Who eats in this Cuban cafeteria in far west Phoenix? Cab drivers. Quiet regulars. People who know the proprietor and watch TV while they wolf down pork steak and flan. The food awaits in warming tins. It is ladled in its fully saucy glory onto your plate, juices running to the rim. The ropa vieja is excellent, the tender braided strings of long-stewed beef sopping with peppery juices. Oxtails are wildly decadent and so slide-apart that they cave under your fork with the most minimal pressure. Even the black beans are fire. This is the kind of Cuban cafeteria you'd expect in New York or Miami, so we're thrilled Fe La Cubana calls Arizona home.

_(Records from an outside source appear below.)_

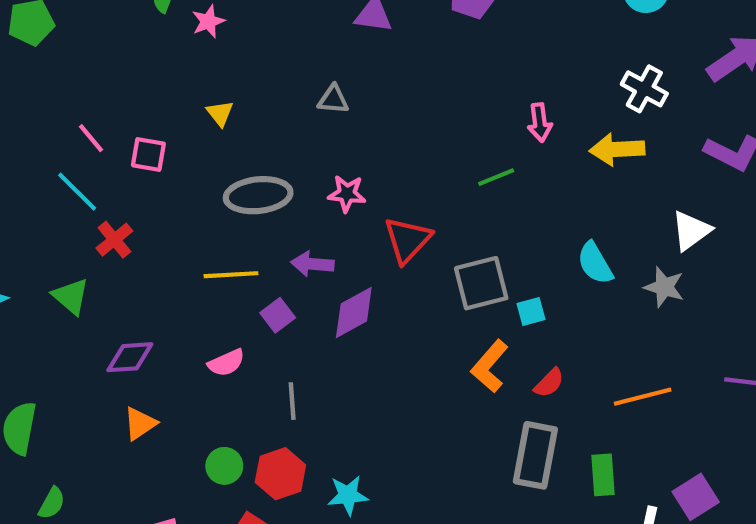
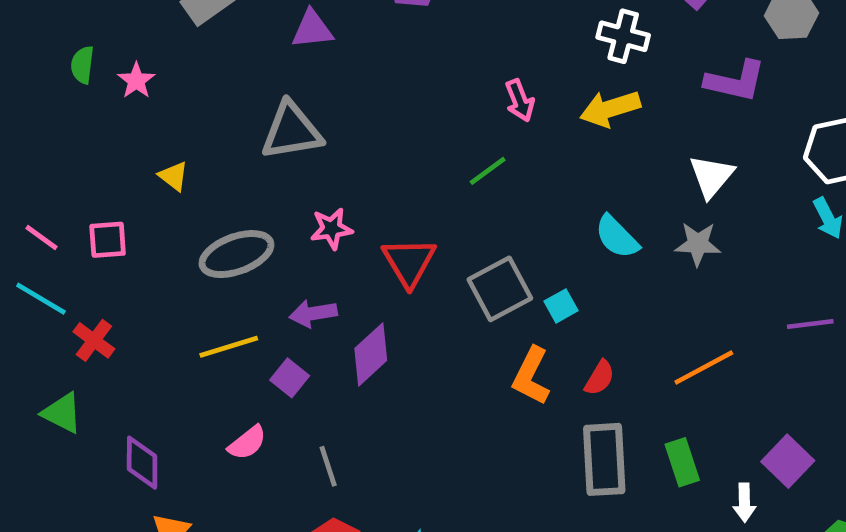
gray triangle: (333, 99) -> (292, 131), size x1.8
purple diamond: (130, 357) -> (142, 463), turned -72

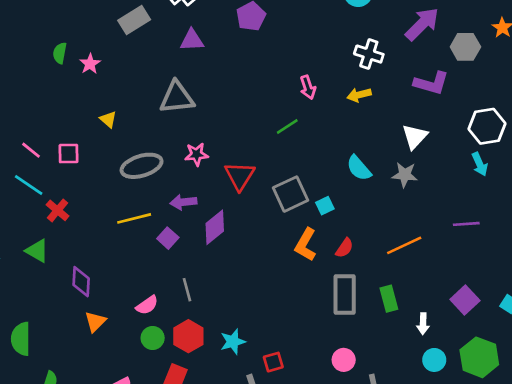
yellow arrow: (610, 109) -> (359, 95), size x0.7
pink semicircle: (247, 443) -> (147, 305), moved
purple square: (788, 461) -> (465, 300), moved

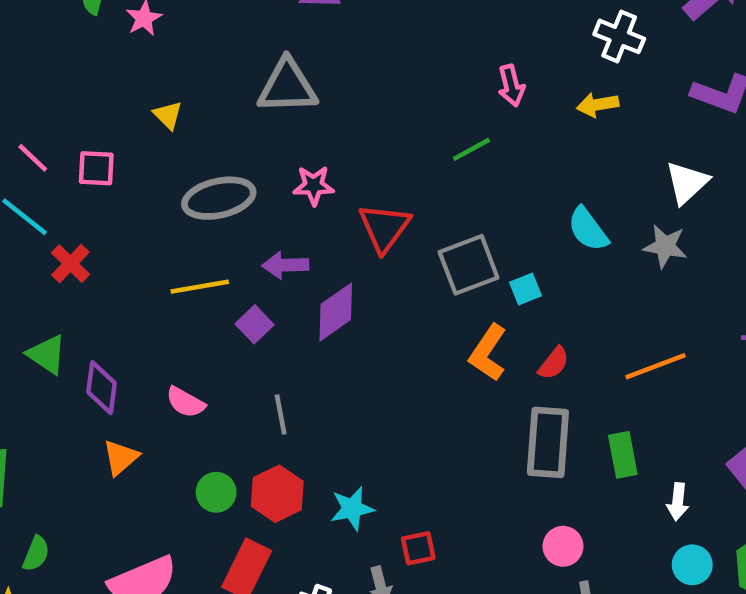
green triangle: (37, 251) -> (47, 354), moved
pink semicircle: (147, 305) -> (185, 402), moved, turned 60
pink circle: (344, 360) -> (563, 546), moved

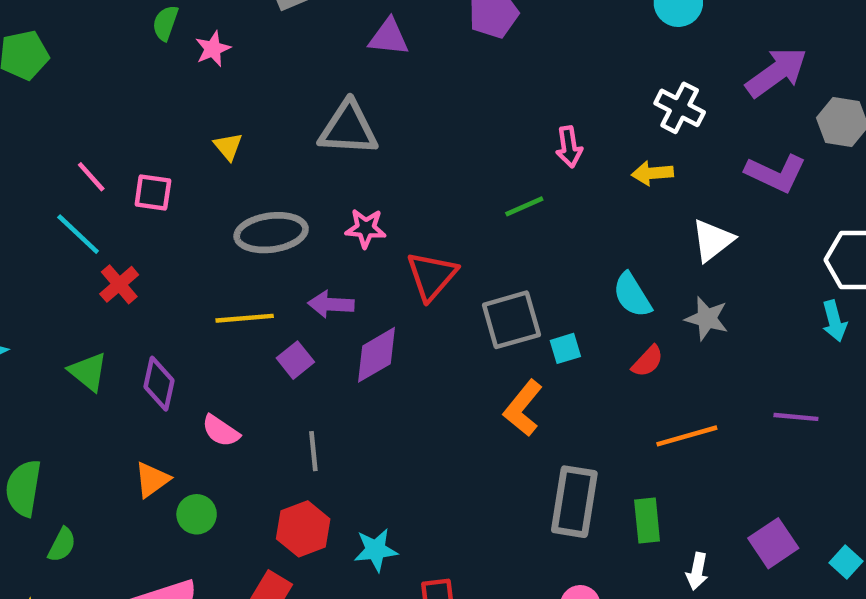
white triangle: (687, 183) -> (712, 240), moved
red semicircle: (554, 363) -> (648, 361), moved
purple diamond: (102, 388) -> (159, 384), moved
green circle: (216, 492) -> (197, 514), moved
green semicircle: (36, 554) -> (62, 545), moved

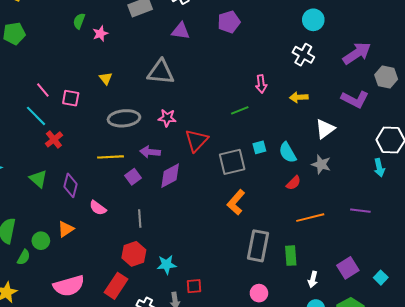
white cross: (680, 108) -> (303, 55), moved
cyan square: (565, 348) -> (259, 147), moved
green circle: (197, 514) -> (41, 241), moved

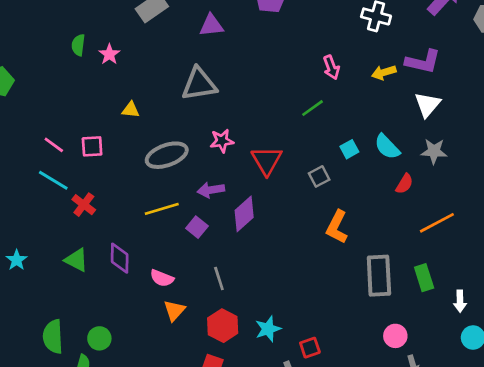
yellow triangle: (106, 78) -> (131, 110), turned -32
purple L-shape: (355, 99) -> (423, 62), moved
gray square: (232, 162) -> (319, 176), size x0.6
orange triangle: (66, 229) -> (174, 310), moved

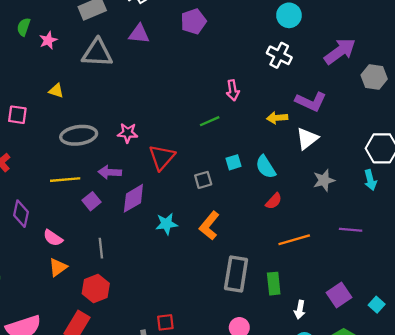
yellow arrow: (384, 72) -> (277, 118), moved
gray triangle: (199, 84) -> (97, 53), moved
gray star: (434, 151) -> (324, 180), moved, turned -30
cyan star: (268, 329) -> (166, 224), moved

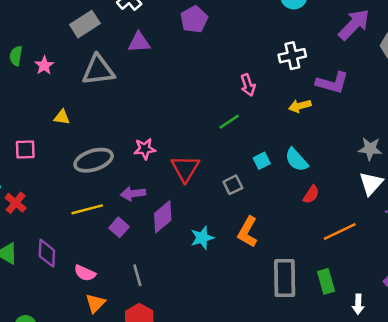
white cross: (279, 55) -> (292, 56), moved, turned -30
white triangle: (307, 138) -> (371, 183), moved
gray star: (324, 180) -> (370, 149), moved, turned 30

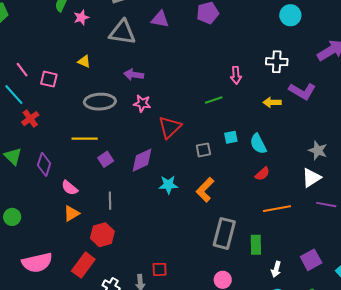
purple arrow: (133, 194) -> (134, 75), moved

It sounds like a tree breaking in half — ripping down the middle with a deafening crack. But it's just Brian Webb hacking the head off a full mahogany-lacquered pig with a cleaver. Webb's lechon baboy is serious business. He turns the pig for hours over live charcoal, as he learned to from his wife Margita Webb's family in Lapu Lapu City, in the Philippines. Lemongrass and garlic perfume the meat, tender but for the pieces with crackly bits of skin. At PHX Lechon Roasters, the Webbs also cook to-go meals (on some occasions), including whole kamayan dinners with edible gems like lumpia rich with pork and fried spareribs. Their ube pandesal, soft purple dinner rolls oozing molten cheese, are among the most comforting bites around.

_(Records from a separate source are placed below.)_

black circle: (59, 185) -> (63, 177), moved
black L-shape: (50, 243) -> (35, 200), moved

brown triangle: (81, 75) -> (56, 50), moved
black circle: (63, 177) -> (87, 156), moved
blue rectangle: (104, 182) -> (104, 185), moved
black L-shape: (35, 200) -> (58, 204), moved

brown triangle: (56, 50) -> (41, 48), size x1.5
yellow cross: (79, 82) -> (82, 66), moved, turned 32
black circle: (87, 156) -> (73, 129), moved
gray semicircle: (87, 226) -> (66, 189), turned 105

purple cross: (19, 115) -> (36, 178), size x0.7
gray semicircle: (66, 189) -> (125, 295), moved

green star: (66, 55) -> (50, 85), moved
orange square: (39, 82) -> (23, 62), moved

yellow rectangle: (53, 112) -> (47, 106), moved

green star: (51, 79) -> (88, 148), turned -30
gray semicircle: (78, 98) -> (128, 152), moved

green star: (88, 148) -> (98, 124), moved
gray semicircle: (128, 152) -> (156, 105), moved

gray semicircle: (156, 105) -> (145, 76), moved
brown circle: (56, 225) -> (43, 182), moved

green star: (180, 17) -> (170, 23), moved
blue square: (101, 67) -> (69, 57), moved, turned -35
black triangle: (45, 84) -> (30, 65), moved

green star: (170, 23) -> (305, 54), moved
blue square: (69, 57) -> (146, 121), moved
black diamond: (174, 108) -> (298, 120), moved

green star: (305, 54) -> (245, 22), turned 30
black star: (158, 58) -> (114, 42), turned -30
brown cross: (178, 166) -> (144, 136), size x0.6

Quality Asian restaurants are no easy find north of the 101, but 3 Regions Vietnamese Kitchen is a glaring exception. Chef Jenna Dao, a native of Hue, Vietnam, prepares dishes from the country's three primary regions: north, south, and center. Her specialty is a yawning bowl of bun bo hue, a rice noodle soup fragrant with lemongrass and bobbing with tender sails of beef, slivered onion, and deep red chile oil. Her pho is also very good, if, when craving soup, you can turn from bun bo hue. Her banh xeo crepes are crisp, lacy, and crammed with decadent pork. Even her simple bun — rice noodles dipped in fish sauce, garlic, and citrus — feels pleasantly funky and extra refreshing.
Glai Baan, which serves the street food of northern Thailand, isn't your average Thai restaurant. The menu is fairly small — there aren't expansive lists of curries and noodles and rice dishes. But what it lacks in size, it makes up for in authenticity and out-of-this-world flavor. Soup isn't usually a showstopper, but the kao tom moon — a large bowl of rice, chicken broth, ground pork, shrimp, and crispy garlic oil — nearly made us shout with joy the first time we tried it. The kanom jeeb, little pork dumplings with scallion and ginger soy, is another standout dish. The drink menu gets switched up every so often, but it's filled with creative cocktails with region-appropriate ingredients like lemongrass and Asian spirits. We highly recommend making a reservation and/or calling in your takeout order well in advance; Glai Baan is hugely popular with diners who come from all over the Valley to experience this tiny gem.